The end result will look like this. The Date and Value columns now holds the unpivoted rows data:

Scheduling the process execution

Suppose we want to execute the load every day, once a day, and suppose that this should happen early in the morning. It could be at 8 am, to make sure that by 9 am everyone is working with updated data. How do we achieve this? There are several ways to do it:

The first option that comes to our mind as SQL Server users is to create an Agent Job. For this, we are going to open the Management Studio (SSMS) and in the Object Explorer we are going to go to SQL Server Agent, Jobs, right-click and select New Job.

In the job we are going to create a step of type Operating system (CmdExec) and in Command we are going to write “C:\ProgramData\Python\Python38-32\Python.exe” “C:\Covid-19 Data Project\p01_load_confirmed_world.py” with the path and name of the script that you have created.

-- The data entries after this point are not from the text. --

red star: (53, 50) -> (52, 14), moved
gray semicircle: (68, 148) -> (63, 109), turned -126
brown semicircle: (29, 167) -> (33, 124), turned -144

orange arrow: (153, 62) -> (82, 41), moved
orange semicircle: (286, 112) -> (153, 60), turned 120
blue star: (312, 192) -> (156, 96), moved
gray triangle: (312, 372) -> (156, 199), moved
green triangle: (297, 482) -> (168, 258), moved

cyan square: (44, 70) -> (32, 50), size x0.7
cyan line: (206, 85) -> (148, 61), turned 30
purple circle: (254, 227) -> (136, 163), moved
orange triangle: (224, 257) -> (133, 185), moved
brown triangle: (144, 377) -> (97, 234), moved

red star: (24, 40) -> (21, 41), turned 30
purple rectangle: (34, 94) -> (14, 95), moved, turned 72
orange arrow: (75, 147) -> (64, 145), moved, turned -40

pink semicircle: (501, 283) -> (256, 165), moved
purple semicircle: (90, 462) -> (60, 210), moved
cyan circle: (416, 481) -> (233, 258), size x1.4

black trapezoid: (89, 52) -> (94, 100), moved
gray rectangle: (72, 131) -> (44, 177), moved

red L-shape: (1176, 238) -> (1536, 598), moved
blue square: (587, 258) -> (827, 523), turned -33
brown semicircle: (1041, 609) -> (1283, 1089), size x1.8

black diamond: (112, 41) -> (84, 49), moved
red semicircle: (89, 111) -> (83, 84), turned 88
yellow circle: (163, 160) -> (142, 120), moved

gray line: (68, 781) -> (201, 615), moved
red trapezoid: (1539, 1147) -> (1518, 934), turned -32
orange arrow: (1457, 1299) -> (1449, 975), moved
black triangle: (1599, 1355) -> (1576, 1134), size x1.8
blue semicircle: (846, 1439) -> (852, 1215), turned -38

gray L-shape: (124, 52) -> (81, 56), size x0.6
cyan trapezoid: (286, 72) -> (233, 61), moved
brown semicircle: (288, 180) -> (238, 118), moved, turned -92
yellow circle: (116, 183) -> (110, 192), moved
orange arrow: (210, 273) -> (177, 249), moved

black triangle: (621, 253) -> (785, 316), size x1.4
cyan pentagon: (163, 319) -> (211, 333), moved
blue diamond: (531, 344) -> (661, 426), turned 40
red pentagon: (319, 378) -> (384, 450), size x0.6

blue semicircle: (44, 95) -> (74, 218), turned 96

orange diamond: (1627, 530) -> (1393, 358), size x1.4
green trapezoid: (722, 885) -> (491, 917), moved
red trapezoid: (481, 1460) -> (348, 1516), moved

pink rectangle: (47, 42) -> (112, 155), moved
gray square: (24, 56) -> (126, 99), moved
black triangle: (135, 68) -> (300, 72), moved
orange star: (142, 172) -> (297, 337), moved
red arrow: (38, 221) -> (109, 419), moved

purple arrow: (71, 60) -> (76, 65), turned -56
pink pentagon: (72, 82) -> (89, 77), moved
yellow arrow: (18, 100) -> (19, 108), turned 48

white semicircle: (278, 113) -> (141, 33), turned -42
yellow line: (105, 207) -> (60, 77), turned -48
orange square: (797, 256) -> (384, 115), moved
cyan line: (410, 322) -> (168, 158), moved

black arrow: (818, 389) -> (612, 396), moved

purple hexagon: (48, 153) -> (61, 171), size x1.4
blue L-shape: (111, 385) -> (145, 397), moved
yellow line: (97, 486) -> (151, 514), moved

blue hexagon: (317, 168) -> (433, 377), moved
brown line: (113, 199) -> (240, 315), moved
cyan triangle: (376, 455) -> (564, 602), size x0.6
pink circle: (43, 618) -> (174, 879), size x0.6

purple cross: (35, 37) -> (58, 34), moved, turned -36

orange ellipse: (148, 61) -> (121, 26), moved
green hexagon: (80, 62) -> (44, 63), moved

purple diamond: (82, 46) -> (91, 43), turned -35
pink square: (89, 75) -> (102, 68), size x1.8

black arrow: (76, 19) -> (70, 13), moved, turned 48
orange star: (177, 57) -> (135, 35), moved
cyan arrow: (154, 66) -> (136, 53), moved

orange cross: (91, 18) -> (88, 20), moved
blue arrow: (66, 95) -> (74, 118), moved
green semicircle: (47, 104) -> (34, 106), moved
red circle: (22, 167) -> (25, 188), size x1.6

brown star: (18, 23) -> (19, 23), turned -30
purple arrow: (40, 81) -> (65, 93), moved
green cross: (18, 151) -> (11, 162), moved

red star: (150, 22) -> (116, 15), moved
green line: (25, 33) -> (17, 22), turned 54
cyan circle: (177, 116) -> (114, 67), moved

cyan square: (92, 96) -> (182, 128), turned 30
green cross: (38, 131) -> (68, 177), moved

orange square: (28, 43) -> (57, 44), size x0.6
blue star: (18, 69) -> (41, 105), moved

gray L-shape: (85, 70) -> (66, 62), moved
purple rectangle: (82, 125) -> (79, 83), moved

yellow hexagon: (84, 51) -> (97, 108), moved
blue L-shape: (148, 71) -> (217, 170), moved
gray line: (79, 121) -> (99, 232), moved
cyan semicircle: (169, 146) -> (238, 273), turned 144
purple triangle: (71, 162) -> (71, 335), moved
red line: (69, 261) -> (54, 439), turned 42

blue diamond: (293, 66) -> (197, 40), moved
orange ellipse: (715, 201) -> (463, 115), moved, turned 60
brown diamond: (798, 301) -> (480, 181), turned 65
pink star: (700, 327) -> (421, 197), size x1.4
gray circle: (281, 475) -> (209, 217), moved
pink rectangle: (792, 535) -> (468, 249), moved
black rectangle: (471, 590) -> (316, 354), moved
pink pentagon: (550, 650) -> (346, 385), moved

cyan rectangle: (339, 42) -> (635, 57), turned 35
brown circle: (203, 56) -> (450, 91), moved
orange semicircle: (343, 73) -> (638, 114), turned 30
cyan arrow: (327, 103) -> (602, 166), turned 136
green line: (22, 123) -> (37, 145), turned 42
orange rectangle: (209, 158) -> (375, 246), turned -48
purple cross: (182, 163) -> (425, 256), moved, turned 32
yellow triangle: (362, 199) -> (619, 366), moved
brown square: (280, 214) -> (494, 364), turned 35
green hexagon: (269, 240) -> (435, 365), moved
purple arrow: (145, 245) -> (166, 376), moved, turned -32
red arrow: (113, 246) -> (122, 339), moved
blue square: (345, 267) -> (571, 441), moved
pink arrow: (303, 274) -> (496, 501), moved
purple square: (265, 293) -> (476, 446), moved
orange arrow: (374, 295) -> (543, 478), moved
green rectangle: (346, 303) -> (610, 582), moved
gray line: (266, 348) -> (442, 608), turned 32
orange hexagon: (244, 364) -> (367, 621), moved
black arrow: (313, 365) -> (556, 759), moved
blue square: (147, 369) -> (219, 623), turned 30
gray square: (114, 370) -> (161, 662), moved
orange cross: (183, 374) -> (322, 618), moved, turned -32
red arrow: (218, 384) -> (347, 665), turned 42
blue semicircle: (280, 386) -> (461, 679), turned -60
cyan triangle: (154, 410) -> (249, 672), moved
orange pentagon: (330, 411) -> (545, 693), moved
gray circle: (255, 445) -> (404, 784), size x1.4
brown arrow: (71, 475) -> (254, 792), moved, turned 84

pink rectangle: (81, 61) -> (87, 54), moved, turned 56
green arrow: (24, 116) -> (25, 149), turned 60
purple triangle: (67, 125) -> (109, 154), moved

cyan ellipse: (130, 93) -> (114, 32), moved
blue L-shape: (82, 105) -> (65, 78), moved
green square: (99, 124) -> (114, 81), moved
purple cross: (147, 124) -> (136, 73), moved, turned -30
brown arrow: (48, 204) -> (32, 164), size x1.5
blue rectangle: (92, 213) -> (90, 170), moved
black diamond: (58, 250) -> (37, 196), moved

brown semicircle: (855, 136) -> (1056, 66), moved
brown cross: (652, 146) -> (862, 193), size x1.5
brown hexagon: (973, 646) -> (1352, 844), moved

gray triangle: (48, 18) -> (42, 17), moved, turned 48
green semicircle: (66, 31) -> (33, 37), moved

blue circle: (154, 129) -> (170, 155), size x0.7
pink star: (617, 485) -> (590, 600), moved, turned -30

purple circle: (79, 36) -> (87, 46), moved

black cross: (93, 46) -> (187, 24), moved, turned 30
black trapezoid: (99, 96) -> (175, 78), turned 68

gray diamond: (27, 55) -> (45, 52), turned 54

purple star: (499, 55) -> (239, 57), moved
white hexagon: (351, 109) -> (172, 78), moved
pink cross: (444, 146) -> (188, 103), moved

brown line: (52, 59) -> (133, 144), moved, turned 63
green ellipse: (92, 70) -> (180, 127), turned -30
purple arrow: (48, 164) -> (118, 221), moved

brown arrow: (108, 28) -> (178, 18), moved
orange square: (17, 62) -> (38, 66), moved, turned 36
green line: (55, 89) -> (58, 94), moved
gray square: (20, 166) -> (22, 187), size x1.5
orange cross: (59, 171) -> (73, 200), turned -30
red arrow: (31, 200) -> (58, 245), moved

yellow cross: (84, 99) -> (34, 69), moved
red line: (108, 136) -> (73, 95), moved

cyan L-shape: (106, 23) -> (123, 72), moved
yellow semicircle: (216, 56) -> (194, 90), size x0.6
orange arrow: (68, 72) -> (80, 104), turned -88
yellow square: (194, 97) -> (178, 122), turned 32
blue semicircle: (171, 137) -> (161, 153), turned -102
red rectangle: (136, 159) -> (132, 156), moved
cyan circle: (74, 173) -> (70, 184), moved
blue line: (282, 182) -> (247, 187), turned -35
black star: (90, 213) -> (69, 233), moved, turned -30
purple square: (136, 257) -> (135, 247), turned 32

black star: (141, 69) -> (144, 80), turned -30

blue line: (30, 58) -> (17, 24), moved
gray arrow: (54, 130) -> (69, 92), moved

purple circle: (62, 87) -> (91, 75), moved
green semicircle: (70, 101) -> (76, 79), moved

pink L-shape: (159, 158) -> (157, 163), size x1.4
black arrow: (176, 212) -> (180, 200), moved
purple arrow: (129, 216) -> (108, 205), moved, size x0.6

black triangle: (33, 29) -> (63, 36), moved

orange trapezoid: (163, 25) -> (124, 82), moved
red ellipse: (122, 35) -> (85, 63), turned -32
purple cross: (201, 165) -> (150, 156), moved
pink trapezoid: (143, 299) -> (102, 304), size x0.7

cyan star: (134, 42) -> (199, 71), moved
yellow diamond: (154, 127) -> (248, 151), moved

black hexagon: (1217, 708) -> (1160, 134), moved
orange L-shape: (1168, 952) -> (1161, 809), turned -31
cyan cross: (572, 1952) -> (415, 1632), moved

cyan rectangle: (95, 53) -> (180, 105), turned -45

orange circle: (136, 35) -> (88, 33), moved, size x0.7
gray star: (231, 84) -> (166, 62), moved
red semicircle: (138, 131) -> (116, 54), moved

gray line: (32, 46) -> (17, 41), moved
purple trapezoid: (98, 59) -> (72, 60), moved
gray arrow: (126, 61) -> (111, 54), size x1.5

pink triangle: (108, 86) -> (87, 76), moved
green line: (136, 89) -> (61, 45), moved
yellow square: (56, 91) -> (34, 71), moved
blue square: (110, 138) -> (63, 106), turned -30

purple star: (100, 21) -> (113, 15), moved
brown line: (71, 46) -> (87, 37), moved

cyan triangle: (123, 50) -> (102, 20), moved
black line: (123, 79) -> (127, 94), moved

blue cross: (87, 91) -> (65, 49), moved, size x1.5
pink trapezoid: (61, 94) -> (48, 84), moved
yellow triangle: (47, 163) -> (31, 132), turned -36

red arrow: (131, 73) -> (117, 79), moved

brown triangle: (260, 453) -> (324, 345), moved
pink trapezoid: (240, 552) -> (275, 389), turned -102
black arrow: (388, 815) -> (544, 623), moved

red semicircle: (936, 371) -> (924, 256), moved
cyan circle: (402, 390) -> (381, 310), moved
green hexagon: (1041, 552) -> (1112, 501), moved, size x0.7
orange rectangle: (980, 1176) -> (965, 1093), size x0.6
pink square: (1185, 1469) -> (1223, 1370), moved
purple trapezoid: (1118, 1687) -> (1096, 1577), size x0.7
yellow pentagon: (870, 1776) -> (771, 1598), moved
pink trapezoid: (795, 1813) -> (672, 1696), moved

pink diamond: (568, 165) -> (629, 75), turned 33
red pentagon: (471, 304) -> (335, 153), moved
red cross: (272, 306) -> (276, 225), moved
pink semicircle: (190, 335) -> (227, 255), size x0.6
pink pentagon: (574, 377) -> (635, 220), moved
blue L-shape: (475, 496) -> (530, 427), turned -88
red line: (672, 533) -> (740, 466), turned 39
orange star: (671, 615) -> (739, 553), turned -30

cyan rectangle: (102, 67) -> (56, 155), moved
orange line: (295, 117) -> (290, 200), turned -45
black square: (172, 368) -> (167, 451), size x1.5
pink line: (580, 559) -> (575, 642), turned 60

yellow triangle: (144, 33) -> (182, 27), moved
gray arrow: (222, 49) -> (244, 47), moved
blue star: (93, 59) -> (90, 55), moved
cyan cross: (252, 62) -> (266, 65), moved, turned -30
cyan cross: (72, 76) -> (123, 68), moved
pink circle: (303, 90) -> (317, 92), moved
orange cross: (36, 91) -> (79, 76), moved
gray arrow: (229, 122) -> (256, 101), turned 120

Finally, in the Schedules option, we are going to select the one we want to use, or we are going to create a new one for 8 am with the following options:

Of course, there are other scheduling tools if we do not want to use SQL Server jobs. A Python script can also be run from Windows Task Scheduler or from any other process scheduling tool such as ControlM.

With this last step, we have completed the development of the daily load. From now on, we only have to determine how we are going to use the information obtained so that it would be useful for end-users.